The third kind of moral hazard consists of physicians, clinics, labs, and hospitals profiting from provider moral hazard by carrying out more services than insured patients really need. It is providers, not patients, who generate most of the medical bills sent to insurers. Provider moral hazard lies behind efforts to induce insured patients to want or “need” more tests and procedures. High-margin testing and elective surgery especially benefit providers. While both patients and insurers depend on providers as the experts to determine which services and claims are valid and legitimate, there seems no limit to the upward spiral of provider moral hazard.

In sum, of the three moral hazards in health insurance, the consequences of incentives faced by patients seem least substantial and are offset by the uncompensated pain, suffering, anxiety, and trouble of seeking care. More substantial are the incentives and profits built into insurer and provider forms of moral hazard. If we want to rein in spiraling medical costs, the proven best way is to have integrated universal health care insurance and service protocols, as found in countries like The Netherlands or Germany. Some moral hazard would remain, but much less. 

Donald W. Light, Visitor (2020) in the School of Social Science, is Professor of Psychiatry and Comparative Health Policy at Rowan University School of Osteopathic Medicine. At the Institute, Light explored how states, as protectors and promoters of the public’s health, interacted with pharmaceutical companies to develop vaccines against the coronavirus pandemic.

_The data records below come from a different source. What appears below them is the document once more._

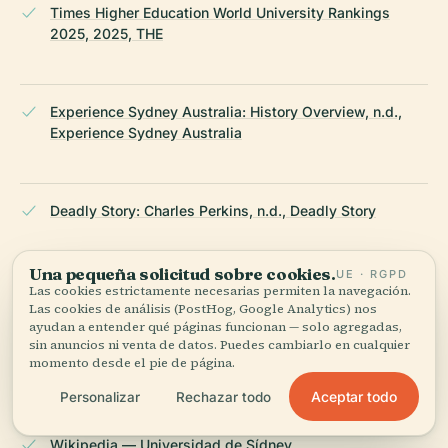
Times Higher Education World University Rankings
2025, 2025, THE
Experience Sydney Australia: History Overview, n.d.,
Experience Sydney Australia
Deadly Story: Charles Perkins, n.d., Deadly Story
Una pequeña solicitud sobre cookies.
UE · RGPD
Chau Chak Wing Museum, 2024, University of Sydney
Las cookies estrictamente necesarias permiten la navegación.
Las cookies de análisis (PostHog, Google Analytics) nos
ayudan a entender qué páginas funcionan — solo agregadas,
sin anuncios ni venta de datos. Puedes cambiarlo en cualquier
momento desde el pie de página.
Audiala app, n.d., Audiala
Aceptar todo
Personalizar
Rechazar todo
Wikipedia — Universidad de Sídney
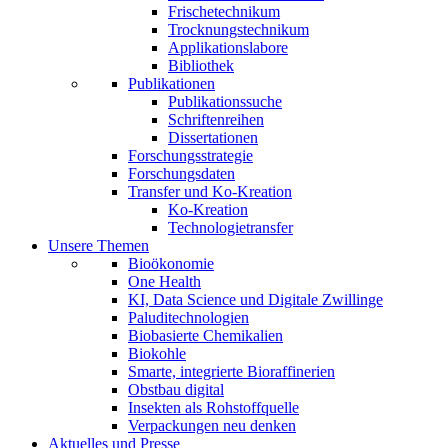
Frischetechnikum
Trocknungstechnikum
Applikationslabore
Bibliothek
Publikationen
Publikationssuche
Schriftenreihen
Dissertationen
Forschungsstrategie
Forschungsdaten
Transfer und Ko-Kreation
Ko-Kreation
Technologietransfer
Unsere Themen
Bioökonomie
One Health
KI, Data Science und Digitale Zwillinge
Paluditechnologien
Biobasierte Chemikalien
Biokohle
Smarte, integrierte Bioraffinerien
Obstbau digital
Insekten als Rohstoffquelle
Verpackungen neu denken
Aktuelles und Presse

As a sociologist, Light first participated in social science seminars at IAS when Clifford Geertz invited him in 1973. He found the emphasis on theory and “the usefulness of ‘useless’ knowledge” inspiring and has tried to contribute to it since.

Published in Spring 2021

1. A. Finkelstein, K. J. Arrow, J. Gruber, J. E. Stiglitz, Moral Hazard in Health Insurance. (Columbia University Press, New York, 2015).

2. T. Baker, “On the Genealogy of Moral Hazard,” Texas Law Review 75, 237–292 (1996).

3. V. Zelizer, Morals and Markets: The Development of Life Insurance in the United States. (Columbia University Press, New York, 1979).

4. M. V. Pauly, “The Economics of Moral Hazard: Comment,” American Economic Review 58, 531–537 (1968).

5. D. Stone, “Moral Hazard,” Journal of Health Politics, Policy and Law 36, 886-896 (2011).

6. J. A. Nyman, “Is ‘Moral Hazard’ Inefficient? The Policy Implications of a New Theory,” Health Affairs 23, 194–199 (2004).

7. E. C. Schneider, D. O. Sarnak, D. Squires, A. Shah, M. M. Doty, “Mirror, Mirror 2017: International Comparison Reflects Flaws and Opportunities for Better U.S. Health Care,” (Commonwealth Fund, New York, 2017).